§ Exercise goal: Scan the records below and copy every line that contains the string "necessary".

§ Input records:
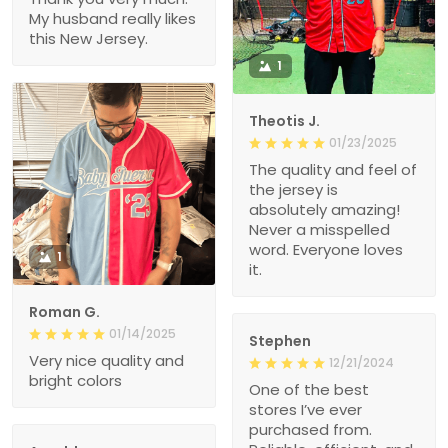
My husband really likes
this New Jersey.
1
Theotis J.
01/23/2025
The quality and feel of
the jersey is
absolutely amazing!
Never a misspelled
word. Everyone loves
1
it.
Roman G.
01/14/2025
Stephen
Very nice quality and
12/21/2024
bright colors
One of the best
stores I’ve ever
purchased from.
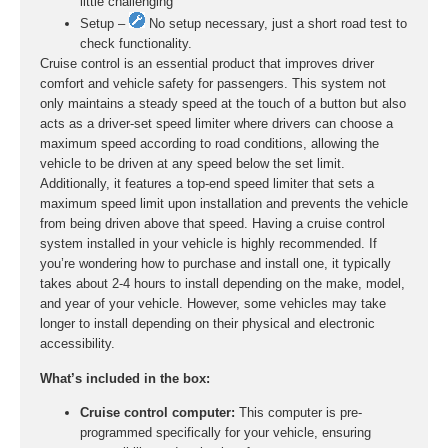
little challenging
Setup –
No setup necessary, just a short road test to
check functionality.
Cruise control is an essential product that improves driver
comfort and vehicle safety for passengers. This system not
only maintains a steady speed at the touch of a button but also
acts as a driver-set speed limiter where drivers can choose a
maximum speed according to road conditions, allowing the
vehicle to be driven at any speed below the set limit.
Additionally, it features a top-end speed limiter that sets a
maximum speed limit upon installation and prevents the vehicle
from being driven above that speed. Having a cruise control
system installed in your vehicle is highly recommended. If
you’re wondering how to purchase and install one, it typically
takes about 2-4 hours to install depending on the make, model,
and year of your vehicle. However, some vehicles may take
longer to install depending on their physical and electronic
accessibility.
What’s included in the box:
Cruise control computer:
This computer is pre-
programmed specifically for your vehicle, ensuring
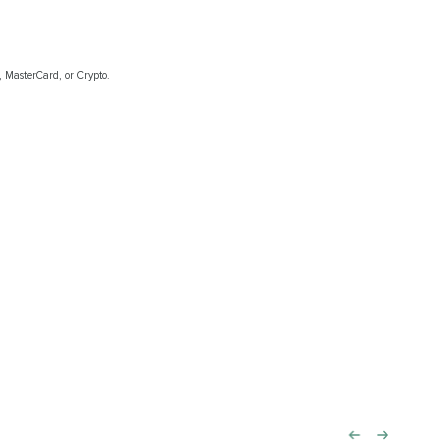
, MasterCard, or Crypto.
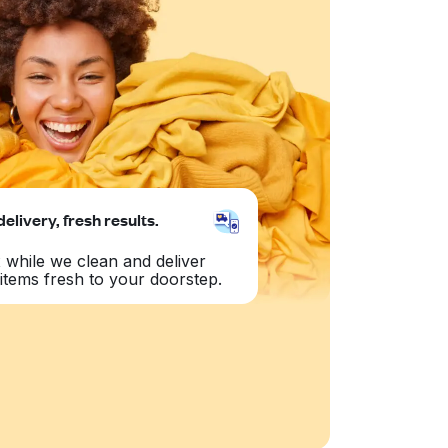
delivery, fresh results.
 while we clean and deliver
items fresh to your doorstep.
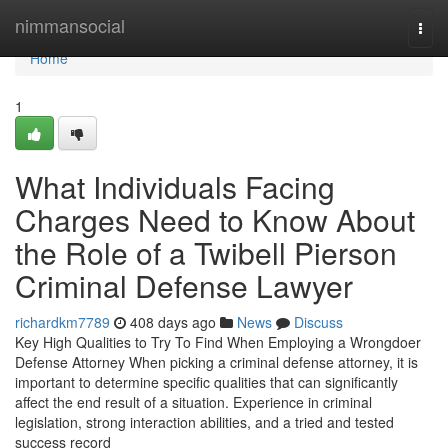
Home
nimmansocial
Togg
navi
Home
1
What Individuals Facing
Charges Need to Know About
the Role of a Twibell Pierson
Criminal Defense Lawyer
richardkm7789
408 days ago
News
Discuss
Key High Qualities to Try To Find When Employing a Wrongdoer
Defense Attorney When picking a criminal defense attorney, it is
important to determine specific qualities that can significantly
affect the end result of a situation. Experience in criminal
legislation, strong interaction abilities, and a tried and tested
success record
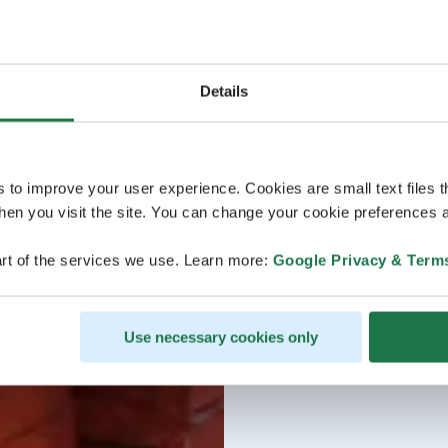
Details
s to improve your user experience. Cookies are small text files 
en you visit the site. You can change your cookie preferences a
rt of the services we use. Learn more:
Google Privacy & Term
Use necessary cookies only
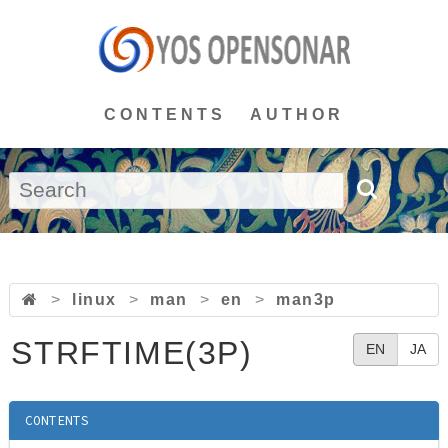
CONTENTS
AUTHOR
>
linux
>
man
>
en
>
man3p
STRFTIME(3P)
EN
JA
CONTENTS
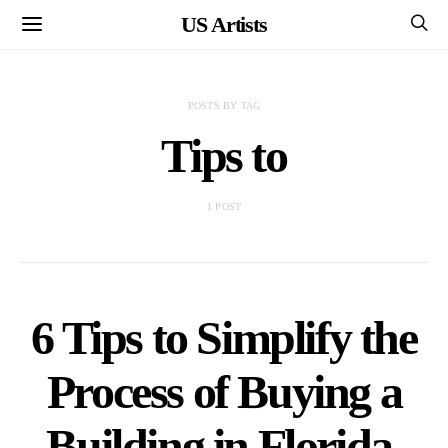
US Artists
POSTS BY TAG
Tips to
1 POST
6 Tips to Simplify the
Process of Buying a
Building in Florida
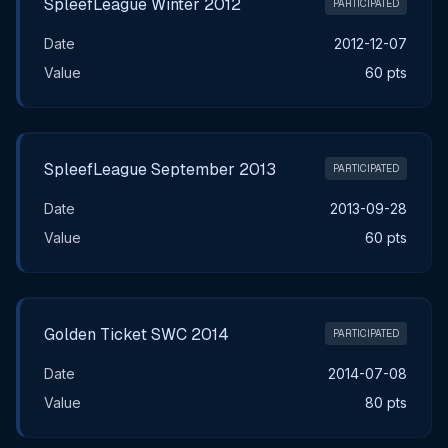
SpleefLeague Winter 2012
PARTICIPATED
Date
2012-12-07
Value
60 pts
SpleefLeague September 2013
PARTICIPATED
Date
2013-09-28
Value
60 pts
Golden Ticket SWC 2014
PARTICIPATED
Date
2014-07-08
Value
80 pts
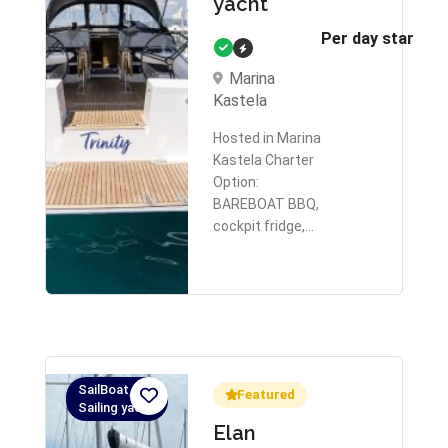
yacht
Per day starts 
Marina
Kastela
Hosted in Marina
Kastela Charter
Option:
BAREBOAT BBQ,
cockpit fridge,…
SailBoat,
Featured
Sailing yacht
Elan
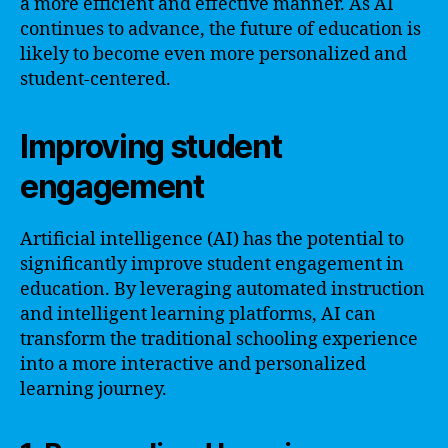
a more efficient and effective manner. As AI
continues to advance, the future of education is
likely to become even more personalized and
student-centered.
Improving student
engagement
Artificial intelligence (AI) has the potential to
significantly improve student engagement in
education. By leveraging automated instruction
and intelligent learning platforms, AI can
transform the traditional schooling experience
into a more interactive and personalized
learning journey.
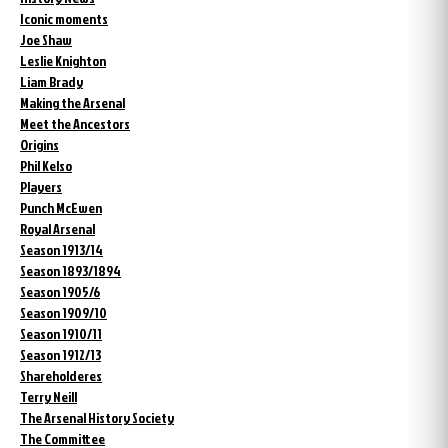
Iconic moments
Joe Shaw
Leslie Knighton
Liam Brady
Making the Arsenal
Meet the Ancestors
Origins
Phil Kelso
Players
Punch McEwen
Royal Arsenal
Season 1913/14
Season 1893/1894
Season 1905/6
Season 1909/10
Season 1910/11
Season 1912/13
Shareholderes
Terry Neill
The Arsenal History Society
The Committee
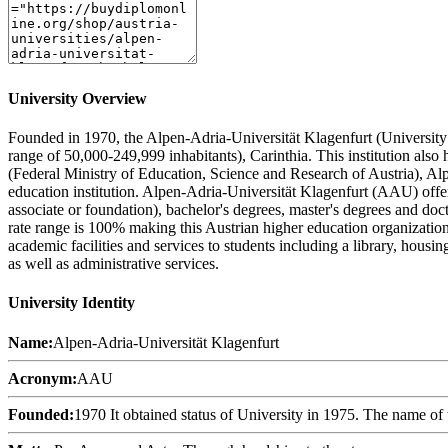
University Overview
Founded in 1970, the Alpen-Adria-Universität Klagenfurt (University of
range of 50,000-249,999 inhabitants), Carinthia. This institution al
(Federal Ministry of Education, Science and Research of Austria), A
education institution. Alpen-Adria-Universität Klagenfurt (AAU) offers
associate or foundation), bachelor's degrees, master's degrees and doc
rate range is 100% making this Austrian higher education organization
academic facilities and services to students including a library, housi
as well as administrative services.
University Identity
Name:
Alpen-Adria-Universität Klagenfurt
Acronym:
AAU
Founded:
1970 It obtained status of University in 1975. The name of 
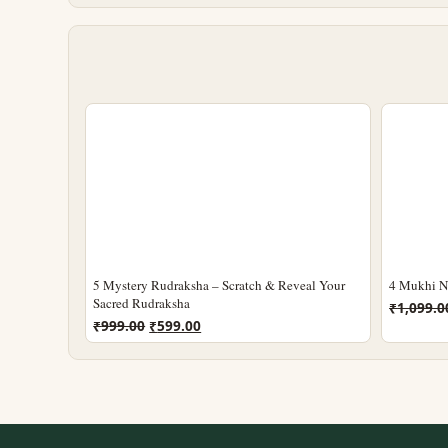
5 Mystery Rudraksha – Scratch & Reveal Your
4 Mukhi Ne
Sacred Rudraksha
₹
1,099.0
Original
Current
₹
999.00
₹
599.00
price
price
was:
is:
₹999.00.
₹599.00.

§ Written response:
No setup necessary, just a short road test to
Use necessary cookies only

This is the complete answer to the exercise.